Né en 1951 à Douala, Anicet Georges Ekane s’engage très jeune dans les mouvements nationalistes, marqué par l’héritage de l’Union des populations du Cameroun (UPC). Théoricien de la « seconde indépendance », il fonde en 1995 le MANIDEM, un parti qu’il façonne comme un instrument de justice sociale, de souveraineté et de résistance face au pouvoir en place.
Polémiste redouté, Ekane se distingue par sa fidélité à une ligne idéologique claire : désacraliser le pouvoir, dénoncer les dérives autoritaires et défendre les oubliés de la République. Ses engagements lui valent plusieurs arrestations au fil des décennies. Mais aussi un profond respect, y compris chez ses adversaires politiques. Candidat à deux élections présidentielles, il n’a jamais recherché la popularité facile : ce qu’il revendiquait, c’était la cohérence.

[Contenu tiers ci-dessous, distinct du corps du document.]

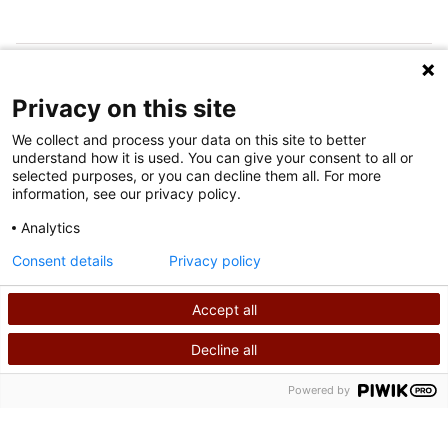
SUIVEZ-NOUS SUR LES MÉDIAS SOCIAUX
Privacy on this site
We collect and process your data on this site to better
understand how it is used. You can give your consent to all or
selected purposes, or you can decline them all. For more
information, see our privacy policy.
Analytics
Conditions d'utilisation
Consent details
Privacy policy
Politique de confidentialité
Accept all
©
2026
Shriners International
Decline all
RECHERCHER
APPELEZ-NOUS
Powered by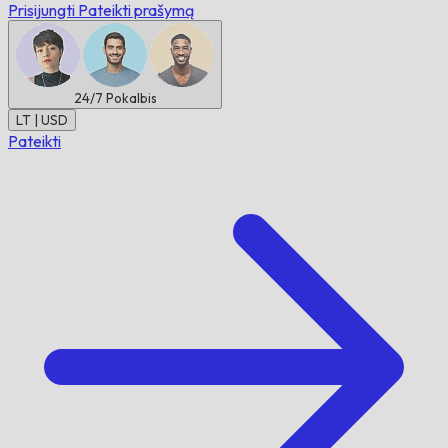
Prisijungti
Pateikti prašymą
24/7
Pokalbis
LT | USD
Pateikti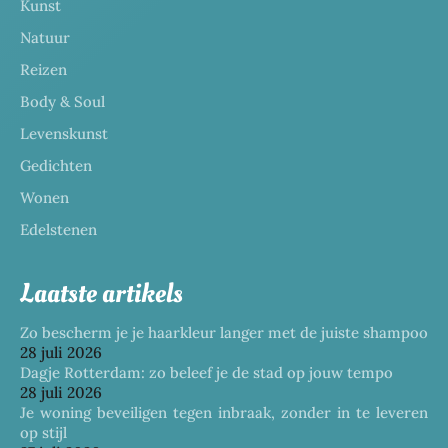
Kunst
Natuur
Reizen
Body & Soul
Levenskunst
Gedichten
Wonen
Edelstenen
Laatste artikels
Zo bescherm je je haarkleur langer met de juiste shampoo
28 juli 2026
Dagje Rotterdam: zo beleef je de stad op jouw tempo
28 juli 2026
Je woning beveiligen tegen inbraak, zonder in te leveren
op stijl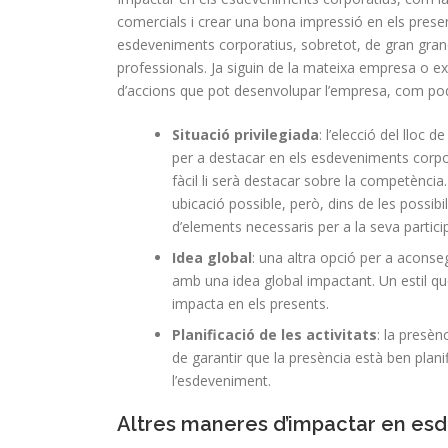
comercials i crear una bona impressió en els prese
esdeveniments corporatius, sobretot, de gran grand
professionals. Ja siguin de la mateixa empresa o ext
d’accions que pot desenvolupar l’empresa, com po
Situació privilegiada
: l’elecció del lloc
per a destacar en els esdeveniments corpor
fàcil li serà destacar sobre la competència
ubicació possible, però, dins de les possibi
d’elements necessaris per a la seva partici
Idea global
: una altra opció per a aconse
amb una idea global impactant. Un estil qu
impacta en els presents.
Planificació de les activitats
: la presèn
de garantir que la presència està ben plani
l’esdeveniment.
Altres maneres d’impactar en es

En 2025, alors que la crise post-électorale secoue le Cameroun, Anicet Ekane apparaît comme un mentor politique pour une nouvelle génération d’opposants. Son arrestation en octobre dernier et sa mort en détention quelques semaines plus tard marquent un tournant dramatique. Au-delà de l’émotion, son décès symbolise les tensions politiques persistantes qui traversent le Cameroun.
Militant jusqu’à sa mort, Anicet Ekane laisse l’image d’un homme entier, convaincu que la démocratie exige parfois de payer le prix fort. Son nom restera associé à la lutte opiniâtre pour une parole libre et un Cameroun plus juste.